Another week, another decrypted Jane Doe tattoo about a crazy pending crime. This time around, Jane and the FBI team—holy crap, is that a military-grade rogue drone overhead? RUN! RUN!!!
Whew, that was close. Allow me to use my sublimated field medicine skills to stanch your bleeding. In case you knocked your head and forgot about the premiere during that air-to-ground missile blast, catch up here.
Spoilers for Blindspot epsiode 2, “A Stray Howl,” as far as the eye can see.
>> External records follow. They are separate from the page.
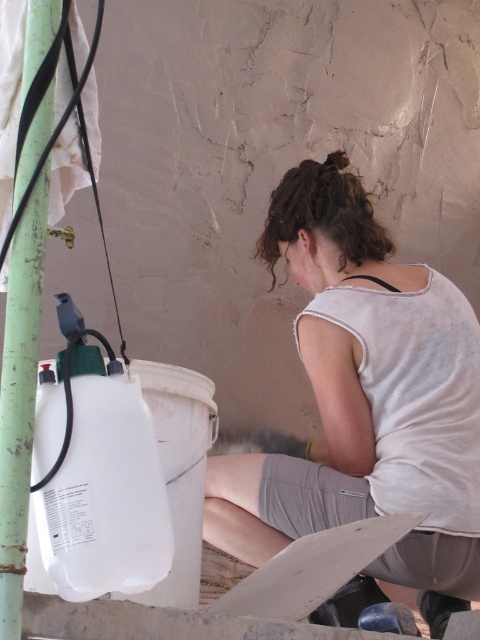 You are a painter observing a worker in a room. You see the white matte tank top at center and the green painted metal pole at left. Which object is closer to the floor?

The white matte tank top at center is below the green painted metal pole at left, so it is closer to the floor.

You are observing a worker in a construction site and notice two items near the worker. The items are the white matte tank top at center and the green painted metal pole at left. Which item is located to the right of the other?

The white matte tank top at center is positioned on the right side of green painted metal pole at left.

From the picture: You are a painter standing at the camera position. You need to reach the point marked at coordinates (328, 259) on the wall to apply some paint. Can you reach it without moving your position? The average arm length of a person is 0.7 meters.

The point at coordinates (328, 259) is 2.92 meters away from the camera. Since the average arm length is 0.7 meters, you cannot reach it without moving your position. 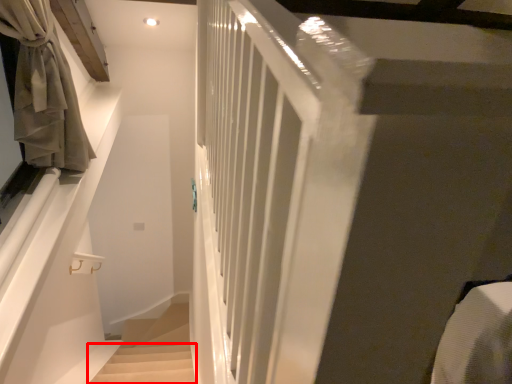 Question: In this image, where is stairs (annotated by the red box) located relative to curtain?

Choices:
 (A) left
 (B) right

Answer: (B) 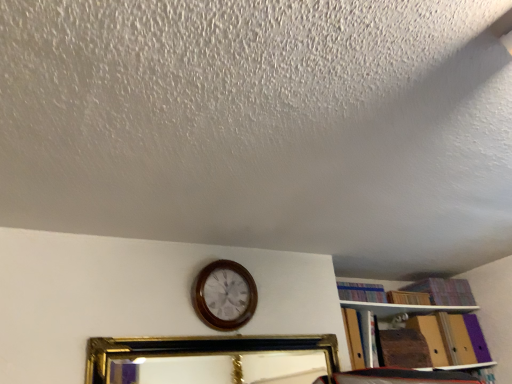 Question: Is striped fabric book at upper right in front of or behind wooden wall clock at center in the image?

Choices:
 (A) front
 (B) behind

Answer: (B)

Question: Is striped fabric book at upper right wider or thinner than wooden wall clock at center?

Choices:
 (A) thin
 (B) wide

Answer: (B)

Question: Based on their relative distances, which object is farther from the striped fabric book at upper right?

Choices:
 (A) gold/gilded picture frame at center
 (B) wooden wall clock at center

Answer: (A)

Question: Which of these objects is positioned farthest from the wooden wall clock at center?

Choices:
 (A) gold/gilded picture frame at center
 (B) striped fabric book at upper right

Answer: (A)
This week, Blindspot’s central mystery deepens and becomes even more confusing. Layers upon layers, like weird encoded tattoos cruelly inked into Jaimie Alexander’s alabaster skin. We start by meeting FBI Agent Kurt Weller’s comely sister, Sarah, and her adorable kid, both of whom are 99% destined to be pawns in some maniac’s scheme and die tragically once we’ve come to like them. Kurt and Sarah discuss how awkward it is whenever their dad shows up at someone named Taylor’s yearly memorial. Keep this in mind for later and then turn off your brain, because it’s time for...the A-plot! *cue explosions*
Blindspot appears to be following the trajectory I predicted during the premiere: the “tattoo clue crime of the week” is mostly a series of over-the-top action movie montages of running, hand-to-hand fights, machine guns, car chases, and shit blowing up. The crime is eventually solved by TV-logic detective work, meaning implausible clues, impossible technology and rapid-fire nonsensical solutions. The main reason to watch right now is its badass actors; the whole cast is sparkly and edgy by equal measure. It’s a shame that their characters appear so one-dimensional.
“I don’t remember having any kind of personality whatsoever, but I can still kick your ass.”
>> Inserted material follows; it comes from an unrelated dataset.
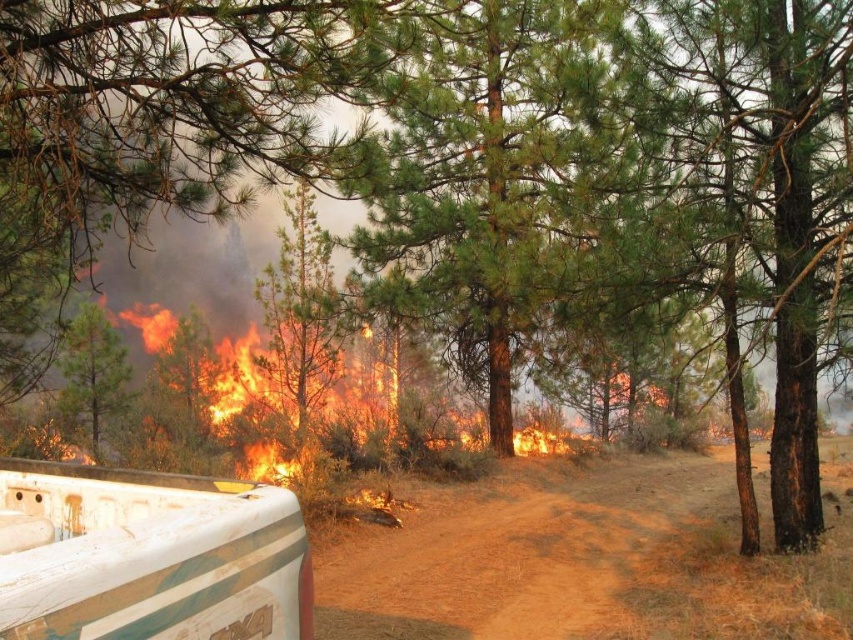 You are in a forest during a wildfire. You see a white pickup truck with green and brown stripes parked on a dirt path. There is a point at coordinates point (584, 563). Where is the brown dirt track at center located?

The brown dirt track at center is located at point (584, 563).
Meanwhile, the part of the show that holds the most intrigue—who is Jane Doe, and how and why—gets only a few hints and flashbacks. When the FBI lab techs (led by the wonderful Ashley Johnson) explain that Jane’s tattoos are so complex it could take years to fully decipher them, you can see the show setting itself up for a multi-season run and also hear me curse all the way from Brooklyn.
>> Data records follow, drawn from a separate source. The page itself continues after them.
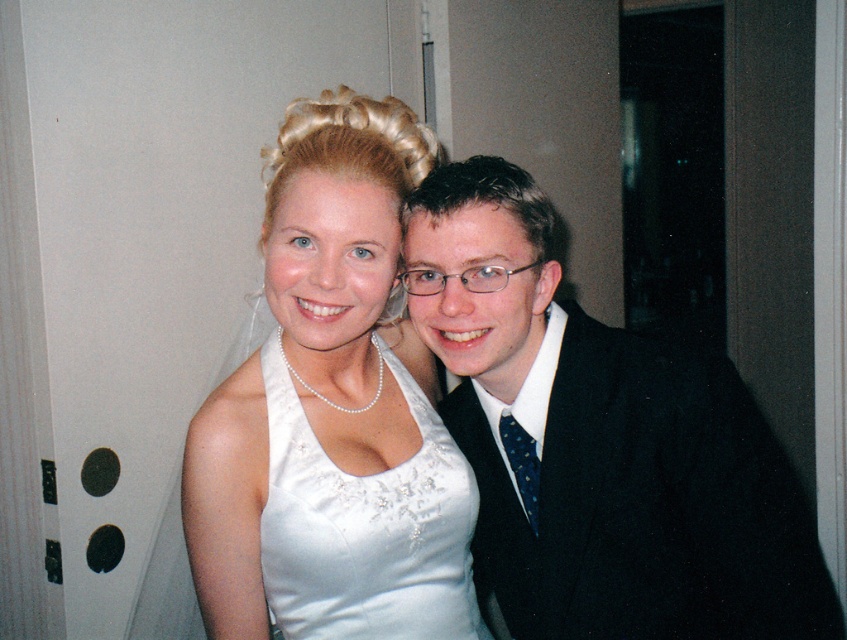 You are a photographer setting up for a group photo. You need to position the shiny black suit at right and the white satin dress at center so that both are visible in the frame. Given their sizes, which object should be placed closer to the camera to ensure both are fully visible?

The shiny black suit at right is bigger than the white satin dress at center, so placing the shiny black suit at right further back and the white satin dress at center closer to the camera will ensure both fit within the frame.

You are a photographer setting up for a group photo. You have to position the shiny black suit at right and the satin white dress at center so that both are visible in the frame. Considering their sizes, which object should be placed closer to the camera to maintain proportional visibility?

The shiny black suit at right is larger in size than the satin white dress at center. To maintain proportional visibility, the satin white dress at center should be placed closer to the camera so that both appear balanced in size within the frame.

In the image, there is a point labeled at coordinates (364, 525). Based on the scene description, which object does this point correspond to?

The point at coordinates (364, 525) corresponds to the satin white dress at center.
Brooklyn happens to be where our bad guy o’the week lives! Following last week’s precedent, however, the bad guy isn’t maybe all bad. He has his reasons, dammit. Jane’s tattoo leads the team to a disgraced airman’s house; he promptly blows it up and escapes. While the Air Force first tells the team that Not So Bad Guy struggled with PTSD, they soon discover that he was part of a top-secret program to fly killer drones in America. We later learn that he tried to expose the program after killing foreign targets on American soil and becoming racked with guilt over American collateral damage. “Drones are messy,” we’re told. America, amiright???
The military is duplicitous and has resting bitch face.
I mentioned that Blindspot’s premiere had hints of unexpected politics, and the theme certainly carries through this week. We hear about PTSD-damaged soldiers, civilian casualties in America’s Middle Eastern wars, and an unscrupulous U.S. military carrying out domestic surveillance and clandestine drone strikes. These are all very hot-button issues for American audiences right now, and it’s interesting to see them woven through the plot.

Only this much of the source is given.